Come next year, voting in student elections could be just one click away. U of T hopes to launch a website in the spring to allow student clubs and societies to hold their elections online. Students will be able to see current and upcoming elections they can vote in, as well as past election results.

“We had a number of student societies coming to us asking for the ability to do some online elections,” said Jim Delaney, director of the Office of the Vice-Provost, Students. “We did some testing with a few student societies and we decided we needed to do a bit more development.”

In 2008, the Student Life office partnered with Student Information Systems, which runs ROSI, to develop the site.

Delaney said that a primary consideration is maintaining the integrity of the election process.

For the Woodsworth College Student Association, which tested the system with its past two elections, moving online has resulted in more students voting.

“Previously it had been only paper ballots. That obviously restricted the number of people who chose to become involved because they may not physically be at the college,” said Liza Nassim, dean of students and a former elections officer for WCSA. “Given the online option, students can vote from wherever they are.”

Voting online resolves the privacy concern of providing names and student numbers at polling stations. It also removes the need to have provisions in place to ensure people don’t vote twice.

“We generally have relatively low voter turnout, but I would say [voting] went up 50 per cent,” said Nassim. “There was really no downside, it was just fantastic.”
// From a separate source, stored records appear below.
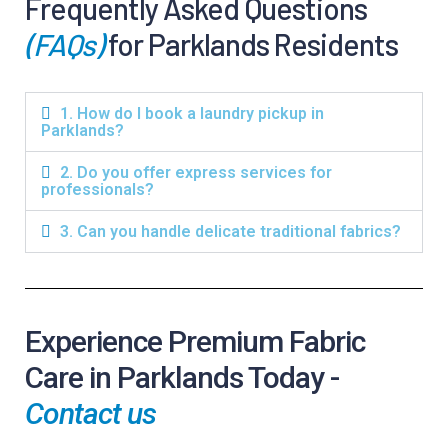
Frequently Asked Questions
(FAQs)
for Parklands Residents
1. How do I book a laundry pickup in
Parklands?
2. Do you offer express services for
professionals?
3. Can you handle delicate traditional fabrics?
Experience Premium Fabric
Care in Parklands Today -
Contact us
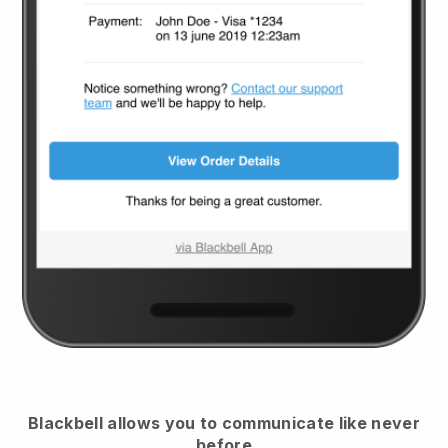
Blackbell
allows you to communicate like never
before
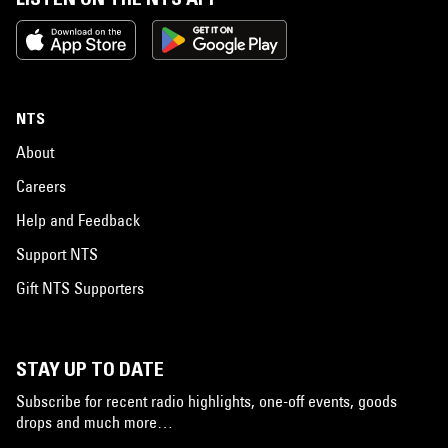
NTS
About
Careers
Help and Feedback
Support NTS
Gift NTS Supporters
STAY UP TO DATE
Subscribe for recent radio highlights, one-off events, goods
drops and much more…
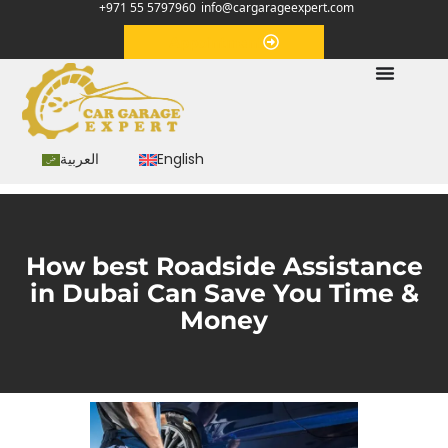
+971 55 5797960
info@cargarageexpert.com
Appointment
العربية
English
How best Roadside Assistance
in Dubai Can Save You Time &
Money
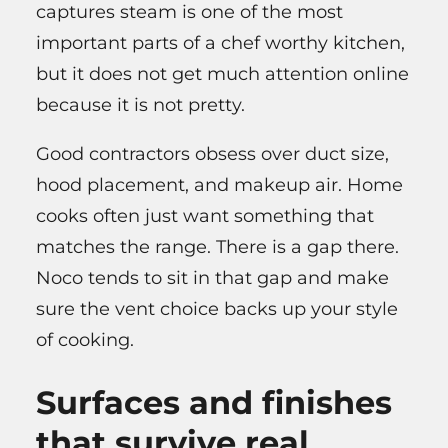
captures steam is one of the most
important parts of a chef worthy kitchen,
but it does not get much attention online
because it is not pretty.
Good contractors obsess over duct size,
hood placement, and makeup air. Home
cooks often just want something that
matches the range. There is a gap there.
Noco tends to sit in that gap and make
sure the vent choice backs up your style
of cooking.
Surfaces and finishes
that survive real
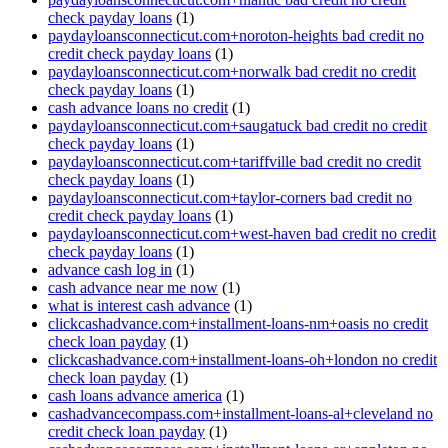
check payday loans
(1)
paydayloansconnecticut.com+noroton-heights bad credit no
credit check payday loans
(1)
paydayloansconnecticut.com+norwalk bad credit no credit
check payday loans
(1)
cash advance loans no credit
(1)
paydayloansconnecticut.com+saugatuck bad credit no credit
check payday loans
(1)
paydayloansconnecticut.com+tariffville bad credit no credit
check payday loans
(1)
paydayloansconnecticut.com+taylor-corners bad credit no
credit check payday loans
(1)
paydayloansconnecticut.com+west-haven bad credit no credit
check payday loans
(1)
advance cash log in
(1)
cash advance near me now
(1)
what is interest cash advance
(1)
clickcashadvance.com+installment-loans-nm+oasis no credit
check loan payday
(1)
clickcashadvance.com+installment-loans-oh+london no credit
check loan payday
(1)
cash loans advance america
(1)
cashadvancecompass.com+installment-loans-al+cleveland no
credit check loan payday
(1)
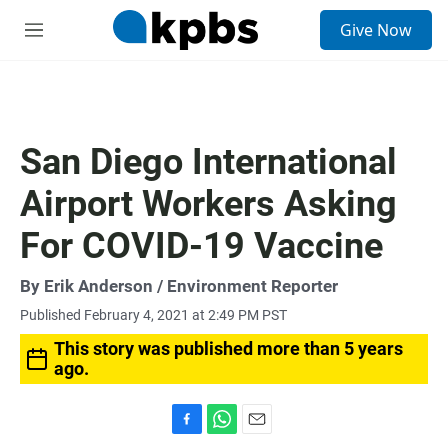
S
Give Now
e
M
a
e
r
n
c
u
h
u
San Diego International
e
r
Airport Workers Asking
y
For COVID-19 Vaccine
By
Erik Anderson
/ Environment Reporter
Published February 4, 2021 at 2:49 PM PST
This story was published more than 5 years
ago.
F
W
E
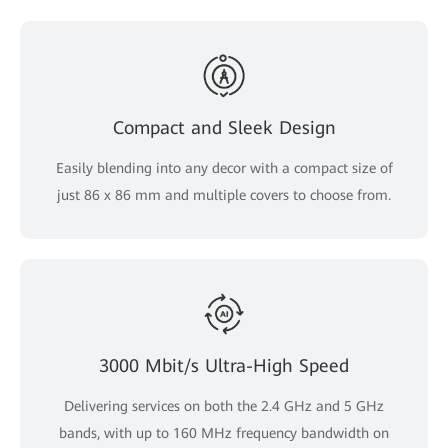
Compact and Sleek Design
Easily blending into any decor with a compact size of
just 86 x 86 mm and multiple covers to choose from.
3000 Mbit/s Ultra-High Speed
Delivering services on both the 2.4 GHz and 5 GHz
bands, with up to 160 MHz frequency bandwidth on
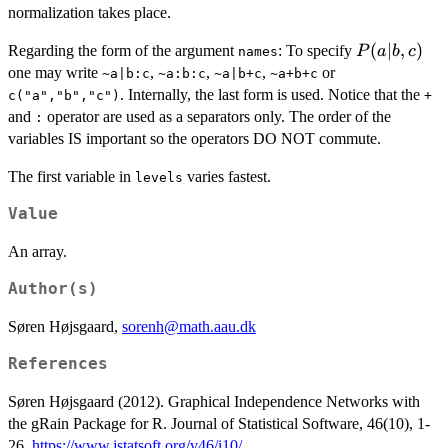
normalization takes place.
P(a|b,c)
(
∣
,
)
Regarding the form of the argument
: To specify
P
a
b
c
names
one may write
,
,
,
or
~a|b:c
~a:b:c
~a|b+c
~a+b+c
. Internally, the last form is used. Notice that the
c("a","b","c")
+
and
operator are used as a separators only. The order of the
:
variables IS important so the operators DO NOT commute.
The first variable in
varies fastest.
levels
Value
An array.
Author(s)
Søren Højsgaard,
sorenh@math.aau.dk
References
Søren Højsgaard (2012). Graphical Independence Networks with
the gRain Package for R. Journal of Statistical Software, 46(10), 1-
26.
https://www.jstatsoft.org/v46/i10/
.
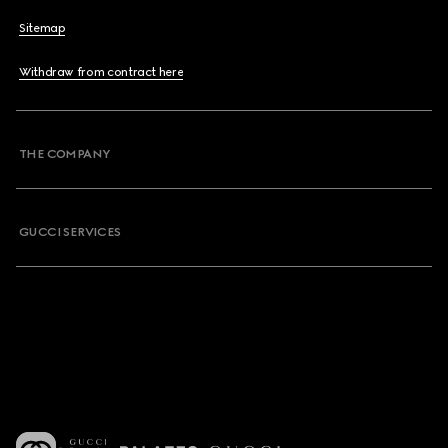
Sitemap
Withdraw from contract here
THE COMPANY
GUCCI SERVICES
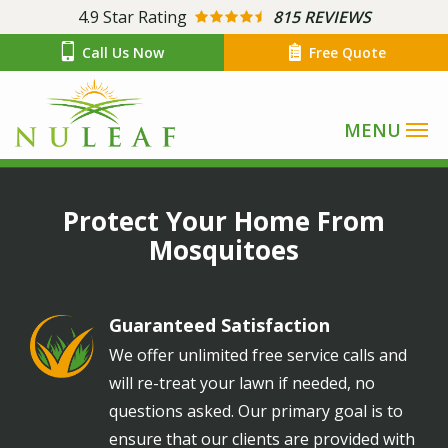
Skip
4.9
Star Rating
815 REVIEWS
to
Call Us Now
Free Quote
main
content
Image
Protect Your Home From
Mosquitoes
Guaranteed Satisfaction
Image
We offer unlimited free service calls and
will re-treat your lawn if needed, no
questions asked. Our primary goal is to
ensure that our clients are provided with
Online voting doesn’t have unanimous approval. Andreas Kloppenburg, a member of the UC Literary and Athletic Society, ran for UTSU last year on the Change ticket. “Personally, I think paper ballots are the best,” Kloppenburg said. “It [online voting] is a complicated system […] you can’t really get the volume of votes you can get with paper ballots.”

Voting.utoronto.ca is already up, but there are no elections currently listed.